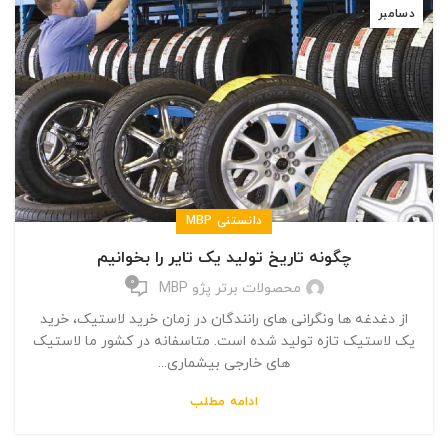
دسامبر
دانستنی MBP
چگونه تاریخ تولید یک تایر را بخوانیم
0
محصولات برتر پژو MBP
از دغدغه ها ونگرانی های رانندگان در زمان خرید لاستیک، خرید
یک لاستیک تازه تولید شده است. متاسفانه در کشور ما لاستیک
های خارجی بیشماری...
ادامه مطلب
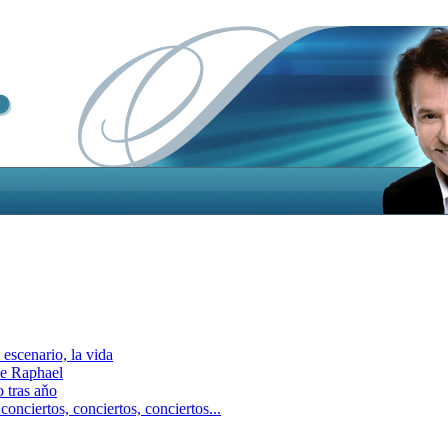
escenario, la vida
e Raphael
 tras aňo
ciertos, сonciertos, сonciertos...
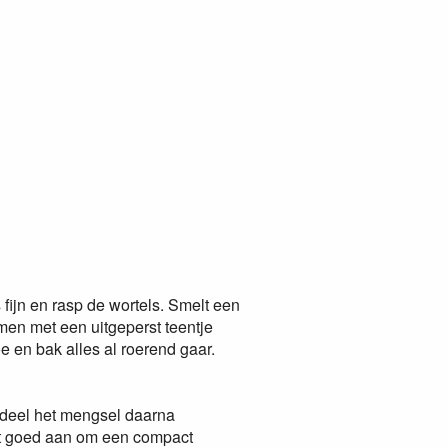
 fijn en rasp de wortels. Smelt een
amen met een uitgeperst teentje
 en bak alles al roerend gaar.
rdeel het mengsel daarna
et goed aan om een compact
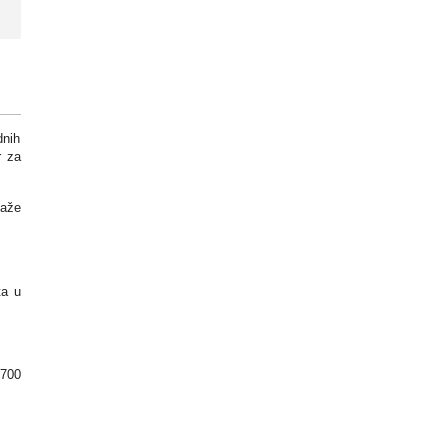
dnih
r za
kaže
ta u
 700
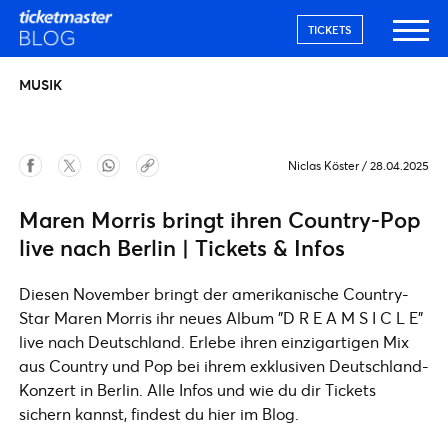
TICKETS
MUSIK
Niclas Köster
/
28.04.2025
Maren Morris bringt ihren Country-Pop
live nach Berlin | Tickets & Infos
Diesen November bringt der amerikanische Country-
Star Maren Morris ihr neues Album "D R E A M S I C L E"
live nach Deutschland. Erlebe ihren einzigartigen Mix
aus Country und Pop bei ihrem exklusiven Deutschland-
Konzert in Berlin. Alle Infos und wie du dir Tickets
sichern kannst, findest du hier im Blog.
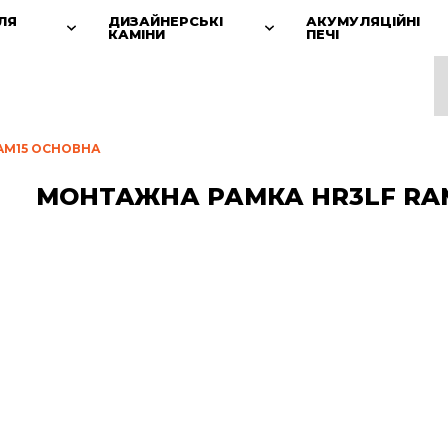
ЛЯ
ДИЗАЙНЕРСЬКІ
АКУМУЛЯЦІЙНІ
КАМІНИ
ПЕЧІ
AM15 ОСНОВНА
МОНТАЖНА РАМКА HR3LF RAM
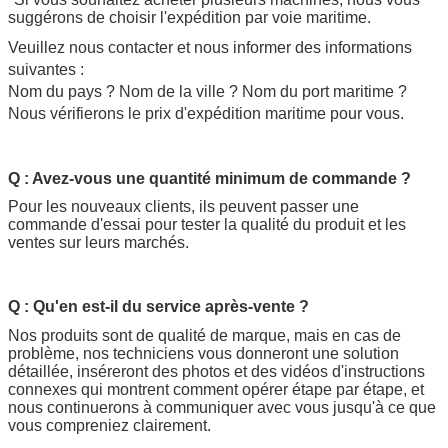
suggérons de choisir l'expédition par voie maritime.
Veuillez nous contacter et nous informer des informations
suivantes :
Nom du pays ? Nom de la ville ? Nom du port maritime ?
Nous vérifierons le prix d'expédition maritime pour vous.
Q : Avez-vous une quantité minimum de commande ?
Pour les nouveaux clients, ils peuvent passer une
commande d'essai pour tester la qualité du produit et les
ventes sur leurs marchés.
Q : Qu'en est-il du service après-vente ?
Nos produits sont de qualité de marque, mais en cas de 
problème, nos techniciens vous donneront une solution 
détaillée, inséreront des photos et des vidéos d'instructions 
connexes qui montrent comment opérer étape par étape, et 
nous continuerons à communiquer avec vous jusqu'à ce que 
vous compreniez clairement.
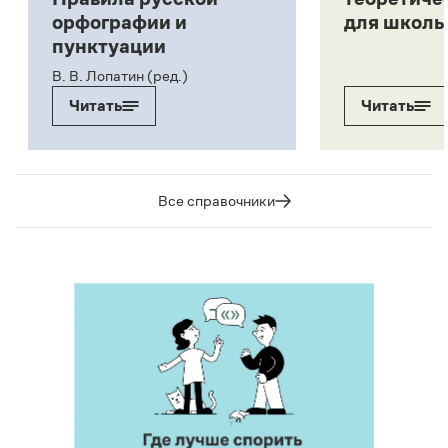
орфографии и
для школь
пунктуации
В. В. Лопатин (ред.)
Читать
Читать
Все справочники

————————

ASSIGNMENT: Whatever pictures the records hold, omit them; give again exactly the lines from the one containing "АКУМУЛЯЦІЙНІ" through the one containing "Q : Qu'en est-il du service après-vente ?".

EXERCISE ANSWER:
АКУМУЛЯЦІЙНІ
КАМІНИ
ПЕЧІ
AM15 ОСНОВНА
МОНТАЖНА РАМКА HR3LF RAM
suggérons de choisir l'expédition par voie maritime.
Veuillez nous contacter et nous informer des informations
suivantes :
Nom du pays ? Nom de la ville ? Nom du port maritime ?
Nous vérifierons le prix d'expédition maritime pour vous.
Q : Avez-vous une quantité minimum de commande ?
Pour les nouveaux clients, ils peuvent passer une
commande d'essai pour tester la qualité du produit et les
ventes sur leurs marchés.
Q : Qu'en est-il du service après-vente ?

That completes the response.